Mas o tombo sobrevinha, o joelho ardia dilacerado e minha mãe vinha com um assoprão, o mercúrio cromo, depois o bandaid e a frase:
– Vai passar.
O mercúrio cromo era menos ardido do que o mertiolate.
E passava. Às vezes, ficava uma cicatriz mais demorada. Ah, as cicatrizes... Marcas para a vida e mais ensinamentos. Anos mais tarde, nos ensaios das primeiras paixões, nas dores de amores, sempre havia um ombro amigo, disponível para essas horas, a lembrar que só um novo amor para acalmar o antigo, reproduzindo a sugestão da mãe lá no início:
– Vai passar.
E passava. Mas de novo, alguma cicatriz pode ter ficado.

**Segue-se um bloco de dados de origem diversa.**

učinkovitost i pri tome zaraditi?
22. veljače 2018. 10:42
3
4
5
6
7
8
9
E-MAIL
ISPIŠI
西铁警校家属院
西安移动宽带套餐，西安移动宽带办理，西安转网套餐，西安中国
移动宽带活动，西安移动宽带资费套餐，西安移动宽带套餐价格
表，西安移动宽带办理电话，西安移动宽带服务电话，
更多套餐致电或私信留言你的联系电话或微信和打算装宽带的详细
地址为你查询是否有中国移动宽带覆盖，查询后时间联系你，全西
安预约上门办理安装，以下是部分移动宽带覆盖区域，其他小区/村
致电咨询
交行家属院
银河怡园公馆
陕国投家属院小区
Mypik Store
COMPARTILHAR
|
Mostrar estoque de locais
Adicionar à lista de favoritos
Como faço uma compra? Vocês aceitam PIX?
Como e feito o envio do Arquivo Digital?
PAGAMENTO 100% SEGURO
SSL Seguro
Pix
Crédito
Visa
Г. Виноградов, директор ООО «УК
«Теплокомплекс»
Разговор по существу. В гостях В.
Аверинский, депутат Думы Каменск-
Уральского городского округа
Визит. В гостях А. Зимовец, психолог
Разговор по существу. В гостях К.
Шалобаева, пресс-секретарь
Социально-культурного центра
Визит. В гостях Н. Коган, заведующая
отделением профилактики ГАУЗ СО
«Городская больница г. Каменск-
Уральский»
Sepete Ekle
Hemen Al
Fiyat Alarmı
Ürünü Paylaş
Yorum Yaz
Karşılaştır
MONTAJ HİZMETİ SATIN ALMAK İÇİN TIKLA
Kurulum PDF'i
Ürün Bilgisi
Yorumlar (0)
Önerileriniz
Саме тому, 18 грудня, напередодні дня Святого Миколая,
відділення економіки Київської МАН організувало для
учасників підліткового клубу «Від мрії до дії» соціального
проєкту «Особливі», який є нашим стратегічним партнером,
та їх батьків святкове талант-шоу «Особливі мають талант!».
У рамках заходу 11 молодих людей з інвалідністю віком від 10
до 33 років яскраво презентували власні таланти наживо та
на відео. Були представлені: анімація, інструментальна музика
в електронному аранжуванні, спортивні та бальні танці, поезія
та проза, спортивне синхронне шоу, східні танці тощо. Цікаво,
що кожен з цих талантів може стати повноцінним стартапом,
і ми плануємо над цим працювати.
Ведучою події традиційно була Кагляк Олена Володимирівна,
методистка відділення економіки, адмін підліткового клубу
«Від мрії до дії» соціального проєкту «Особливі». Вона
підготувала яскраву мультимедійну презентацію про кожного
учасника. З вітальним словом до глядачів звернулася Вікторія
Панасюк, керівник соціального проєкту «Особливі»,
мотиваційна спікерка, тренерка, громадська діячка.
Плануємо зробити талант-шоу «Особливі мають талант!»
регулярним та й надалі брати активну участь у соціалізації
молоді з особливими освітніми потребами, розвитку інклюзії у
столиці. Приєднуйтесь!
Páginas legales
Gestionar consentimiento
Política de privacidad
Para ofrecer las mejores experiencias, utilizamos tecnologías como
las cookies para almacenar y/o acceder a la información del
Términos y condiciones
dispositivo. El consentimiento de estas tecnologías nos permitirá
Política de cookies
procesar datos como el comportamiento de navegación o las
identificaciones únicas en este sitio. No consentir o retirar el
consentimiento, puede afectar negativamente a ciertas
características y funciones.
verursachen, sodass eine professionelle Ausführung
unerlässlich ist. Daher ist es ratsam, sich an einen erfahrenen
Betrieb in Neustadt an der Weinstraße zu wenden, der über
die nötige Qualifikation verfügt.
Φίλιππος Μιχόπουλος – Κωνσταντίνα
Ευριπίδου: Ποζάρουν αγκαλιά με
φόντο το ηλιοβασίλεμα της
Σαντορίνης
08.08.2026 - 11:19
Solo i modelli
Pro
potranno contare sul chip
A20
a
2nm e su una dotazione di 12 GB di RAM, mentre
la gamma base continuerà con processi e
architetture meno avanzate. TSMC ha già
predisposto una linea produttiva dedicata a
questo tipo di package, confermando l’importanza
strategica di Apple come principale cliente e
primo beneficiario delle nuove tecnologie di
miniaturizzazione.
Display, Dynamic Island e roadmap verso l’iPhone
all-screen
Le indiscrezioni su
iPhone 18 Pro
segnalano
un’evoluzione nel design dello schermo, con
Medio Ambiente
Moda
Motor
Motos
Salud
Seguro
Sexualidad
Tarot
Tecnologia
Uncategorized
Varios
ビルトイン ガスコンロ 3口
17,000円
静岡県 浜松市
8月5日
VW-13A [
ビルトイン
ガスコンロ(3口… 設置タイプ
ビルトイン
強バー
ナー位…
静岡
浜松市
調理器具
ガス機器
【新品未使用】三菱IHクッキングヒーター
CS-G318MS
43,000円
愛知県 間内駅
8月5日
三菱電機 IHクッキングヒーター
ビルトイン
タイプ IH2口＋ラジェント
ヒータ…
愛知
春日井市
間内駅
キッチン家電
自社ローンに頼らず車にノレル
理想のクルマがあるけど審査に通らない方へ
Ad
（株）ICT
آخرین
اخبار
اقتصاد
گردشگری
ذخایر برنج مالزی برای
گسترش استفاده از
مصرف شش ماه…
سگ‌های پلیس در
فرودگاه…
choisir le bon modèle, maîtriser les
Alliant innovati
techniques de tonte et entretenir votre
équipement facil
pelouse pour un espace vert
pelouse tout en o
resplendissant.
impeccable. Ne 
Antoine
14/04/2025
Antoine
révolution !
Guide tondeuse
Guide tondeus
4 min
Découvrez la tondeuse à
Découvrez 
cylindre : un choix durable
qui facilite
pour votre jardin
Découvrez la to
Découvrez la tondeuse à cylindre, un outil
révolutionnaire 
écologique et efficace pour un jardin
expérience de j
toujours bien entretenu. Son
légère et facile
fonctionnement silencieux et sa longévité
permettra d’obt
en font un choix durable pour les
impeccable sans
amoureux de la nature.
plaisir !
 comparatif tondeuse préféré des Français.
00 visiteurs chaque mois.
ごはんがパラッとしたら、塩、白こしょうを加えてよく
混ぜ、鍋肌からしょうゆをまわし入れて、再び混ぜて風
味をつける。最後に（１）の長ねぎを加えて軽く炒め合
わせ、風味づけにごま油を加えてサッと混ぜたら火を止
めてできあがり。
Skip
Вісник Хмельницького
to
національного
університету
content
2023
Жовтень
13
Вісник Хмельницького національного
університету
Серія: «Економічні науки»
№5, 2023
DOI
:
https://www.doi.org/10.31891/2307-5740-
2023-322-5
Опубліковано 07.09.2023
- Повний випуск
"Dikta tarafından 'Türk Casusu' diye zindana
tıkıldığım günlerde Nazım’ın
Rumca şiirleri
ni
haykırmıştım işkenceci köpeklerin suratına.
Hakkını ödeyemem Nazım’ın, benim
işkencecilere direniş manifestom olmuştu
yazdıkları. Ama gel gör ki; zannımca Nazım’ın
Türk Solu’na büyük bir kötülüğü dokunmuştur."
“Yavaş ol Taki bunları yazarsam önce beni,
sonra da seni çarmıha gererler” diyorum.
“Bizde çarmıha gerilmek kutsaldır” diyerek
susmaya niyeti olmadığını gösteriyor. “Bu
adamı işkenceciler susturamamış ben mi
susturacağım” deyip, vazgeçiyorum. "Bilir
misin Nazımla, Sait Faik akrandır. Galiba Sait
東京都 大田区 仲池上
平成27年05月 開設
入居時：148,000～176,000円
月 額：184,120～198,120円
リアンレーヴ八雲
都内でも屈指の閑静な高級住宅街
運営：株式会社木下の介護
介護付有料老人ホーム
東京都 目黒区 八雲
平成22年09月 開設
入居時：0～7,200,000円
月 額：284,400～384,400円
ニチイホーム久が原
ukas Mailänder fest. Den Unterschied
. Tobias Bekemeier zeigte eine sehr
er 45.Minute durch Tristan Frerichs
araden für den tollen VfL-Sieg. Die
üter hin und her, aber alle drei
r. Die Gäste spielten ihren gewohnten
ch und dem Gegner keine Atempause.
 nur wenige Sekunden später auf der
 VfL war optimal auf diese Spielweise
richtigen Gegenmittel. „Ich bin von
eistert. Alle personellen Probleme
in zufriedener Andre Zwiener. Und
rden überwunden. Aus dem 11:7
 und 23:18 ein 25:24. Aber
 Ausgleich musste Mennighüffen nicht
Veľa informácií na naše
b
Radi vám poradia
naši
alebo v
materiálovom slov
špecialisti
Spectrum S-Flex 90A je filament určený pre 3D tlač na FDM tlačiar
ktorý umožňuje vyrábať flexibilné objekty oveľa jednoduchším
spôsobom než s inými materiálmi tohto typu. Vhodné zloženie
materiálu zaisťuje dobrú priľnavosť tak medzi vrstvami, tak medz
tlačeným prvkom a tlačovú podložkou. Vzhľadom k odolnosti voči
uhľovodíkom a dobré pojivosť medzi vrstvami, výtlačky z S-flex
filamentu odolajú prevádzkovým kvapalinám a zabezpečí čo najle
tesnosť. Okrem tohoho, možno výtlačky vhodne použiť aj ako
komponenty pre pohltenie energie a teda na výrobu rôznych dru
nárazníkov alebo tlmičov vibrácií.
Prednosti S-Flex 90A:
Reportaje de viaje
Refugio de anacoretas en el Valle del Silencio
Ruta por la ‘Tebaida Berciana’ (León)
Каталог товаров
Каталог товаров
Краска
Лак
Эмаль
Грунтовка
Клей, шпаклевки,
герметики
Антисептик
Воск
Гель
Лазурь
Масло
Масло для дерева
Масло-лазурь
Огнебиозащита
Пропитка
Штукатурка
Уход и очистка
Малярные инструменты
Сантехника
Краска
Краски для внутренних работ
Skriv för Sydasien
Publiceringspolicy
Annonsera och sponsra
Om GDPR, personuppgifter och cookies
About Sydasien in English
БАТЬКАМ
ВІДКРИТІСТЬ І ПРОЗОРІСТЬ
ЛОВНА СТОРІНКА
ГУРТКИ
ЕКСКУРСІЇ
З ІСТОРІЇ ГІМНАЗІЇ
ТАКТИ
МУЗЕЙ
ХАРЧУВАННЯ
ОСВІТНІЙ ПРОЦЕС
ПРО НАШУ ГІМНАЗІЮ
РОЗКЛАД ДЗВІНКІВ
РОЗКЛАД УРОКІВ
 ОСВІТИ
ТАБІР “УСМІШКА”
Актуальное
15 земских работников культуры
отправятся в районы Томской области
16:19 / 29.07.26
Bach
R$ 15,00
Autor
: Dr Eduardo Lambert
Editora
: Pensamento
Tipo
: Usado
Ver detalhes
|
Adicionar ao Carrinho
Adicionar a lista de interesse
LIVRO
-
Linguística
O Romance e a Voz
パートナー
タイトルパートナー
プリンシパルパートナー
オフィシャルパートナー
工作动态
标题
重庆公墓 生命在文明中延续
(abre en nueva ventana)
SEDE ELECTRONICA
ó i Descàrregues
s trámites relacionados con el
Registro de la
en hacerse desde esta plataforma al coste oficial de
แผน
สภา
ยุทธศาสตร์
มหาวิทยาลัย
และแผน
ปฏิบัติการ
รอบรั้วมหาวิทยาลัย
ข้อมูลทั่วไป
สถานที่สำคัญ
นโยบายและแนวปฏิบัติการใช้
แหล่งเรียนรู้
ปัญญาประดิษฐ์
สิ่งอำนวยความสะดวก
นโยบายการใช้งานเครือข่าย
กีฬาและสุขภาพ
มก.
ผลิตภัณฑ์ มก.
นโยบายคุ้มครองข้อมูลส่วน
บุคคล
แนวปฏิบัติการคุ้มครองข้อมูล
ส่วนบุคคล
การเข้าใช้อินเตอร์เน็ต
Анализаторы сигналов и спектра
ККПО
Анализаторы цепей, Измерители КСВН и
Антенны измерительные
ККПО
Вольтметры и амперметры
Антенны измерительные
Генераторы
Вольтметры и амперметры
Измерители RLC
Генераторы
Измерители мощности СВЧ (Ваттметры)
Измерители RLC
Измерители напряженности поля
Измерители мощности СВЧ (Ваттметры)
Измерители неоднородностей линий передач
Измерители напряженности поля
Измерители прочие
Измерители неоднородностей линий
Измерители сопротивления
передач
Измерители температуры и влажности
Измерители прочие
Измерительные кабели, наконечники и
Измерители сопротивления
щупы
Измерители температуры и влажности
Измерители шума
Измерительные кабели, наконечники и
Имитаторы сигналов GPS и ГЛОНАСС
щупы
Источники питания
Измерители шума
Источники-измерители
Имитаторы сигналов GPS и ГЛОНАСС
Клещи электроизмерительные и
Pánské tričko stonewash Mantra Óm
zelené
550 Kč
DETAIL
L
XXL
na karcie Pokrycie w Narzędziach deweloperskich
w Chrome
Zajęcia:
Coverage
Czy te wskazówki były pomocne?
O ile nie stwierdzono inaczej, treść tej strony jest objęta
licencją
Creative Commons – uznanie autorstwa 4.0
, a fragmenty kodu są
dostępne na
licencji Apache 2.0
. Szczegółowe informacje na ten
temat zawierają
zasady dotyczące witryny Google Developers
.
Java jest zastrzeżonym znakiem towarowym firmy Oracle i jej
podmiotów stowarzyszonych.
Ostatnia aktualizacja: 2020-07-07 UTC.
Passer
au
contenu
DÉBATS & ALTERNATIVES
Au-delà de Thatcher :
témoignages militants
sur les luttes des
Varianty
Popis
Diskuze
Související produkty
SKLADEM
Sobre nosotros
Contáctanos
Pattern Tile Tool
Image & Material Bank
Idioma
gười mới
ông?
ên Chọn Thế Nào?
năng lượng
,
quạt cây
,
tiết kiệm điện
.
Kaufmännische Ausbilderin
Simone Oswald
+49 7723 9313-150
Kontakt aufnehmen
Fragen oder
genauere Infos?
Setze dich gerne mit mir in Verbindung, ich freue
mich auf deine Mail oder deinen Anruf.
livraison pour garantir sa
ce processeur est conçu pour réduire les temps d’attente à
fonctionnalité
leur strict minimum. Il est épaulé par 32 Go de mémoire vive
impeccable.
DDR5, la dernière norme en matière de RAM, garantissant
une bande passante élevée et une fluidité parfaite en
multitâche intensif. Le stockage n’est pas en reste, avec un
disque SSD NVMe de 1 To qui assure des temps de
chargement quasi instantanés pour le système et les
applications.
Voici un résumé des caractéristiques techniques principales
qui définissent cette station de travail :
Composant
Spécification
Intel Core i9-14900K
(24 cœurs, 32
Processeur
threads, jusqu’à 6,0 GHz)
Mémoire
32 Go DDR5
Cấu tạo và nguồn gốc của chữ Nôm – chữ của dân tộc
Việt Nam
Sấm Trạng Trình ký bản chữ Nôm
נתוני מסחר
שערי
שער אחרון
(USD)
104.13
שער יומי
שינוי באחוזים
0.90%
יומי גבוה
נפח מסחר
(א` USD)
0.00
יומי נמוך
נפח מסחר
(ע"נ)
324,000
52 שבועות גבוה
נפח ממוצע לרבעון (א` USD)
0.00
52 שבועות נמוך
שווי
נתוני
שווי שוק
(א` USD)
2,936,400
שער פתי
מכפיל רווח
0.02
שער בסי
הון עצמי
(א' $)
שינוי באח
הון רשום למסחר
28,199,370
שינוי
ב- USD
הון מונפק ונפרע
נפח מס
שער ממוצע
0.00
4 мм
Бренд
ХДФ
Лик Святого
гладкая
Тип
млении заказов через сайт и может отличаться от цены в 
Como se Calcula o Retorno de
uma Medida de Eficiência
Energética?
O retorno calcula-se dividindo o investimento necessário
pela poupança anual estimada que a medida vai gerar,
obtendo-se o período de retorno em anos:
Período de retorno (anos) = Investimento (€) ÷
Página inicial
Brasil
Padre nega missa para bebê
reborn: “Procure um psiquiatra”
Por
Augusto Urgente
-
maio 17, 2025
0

Sobreveio a juventude, e naquele tempo mágico dos Anos 80 o poeta nos brindou com uma das mais belas canções da música popular brasileira: Vai passar. A música de Chico Buarque vem inevitável à mente quando se tropeça na sugestão mais ouvida nesses dias, de que tudo vai passar. “Num tempo, página infeliz da nossa história...” Outro tempo infeliz agora, não há dúvida. A ofegante epidemia da época, porém, era um bálsamo, “uma alegria fugaz, e se chamava carnaval”.
Há outras sugestões de que vai passar. “Tudo passa, tudo passará”, já bradava o indefectível Agnaldo Timóteo nos longínquos Anos 60. Na nossa vivência regional (“mas o que é bom se termina, cumpriu-se o velho ditado”, de Jayme Caetano Braun), no ditado popular (“não há bem que sempre dure nem mal que nunca se acabe”), na citação bíblica do livro de Eclesiastes (“Tudo tem o seu tempo determinado, e há tempo para todo propósito debaixo do céu”), na veia pop de Lulu Santos (“a vida vem em ondas como o mar, num indo e vindo infinito”), nisso tudo está o ensinamento precioso de que tudo passa – talvez não o sertanejo universitário, que este veio para ficar e segue entre nós, hegemônico e pegajoso, há duas décadas.
Vai passar, sim. Quando, ninguém sabe ao certo. É provável que ainda demore um bom tempo. É certo que vai passar. Mas o custo já é altíssimo, ao preço de milhares de vidas perdidas. “Página infeliz da nossa história.” Vão ficar uma cicatriz gigante e pelo menos – tomara! – o aprendizado.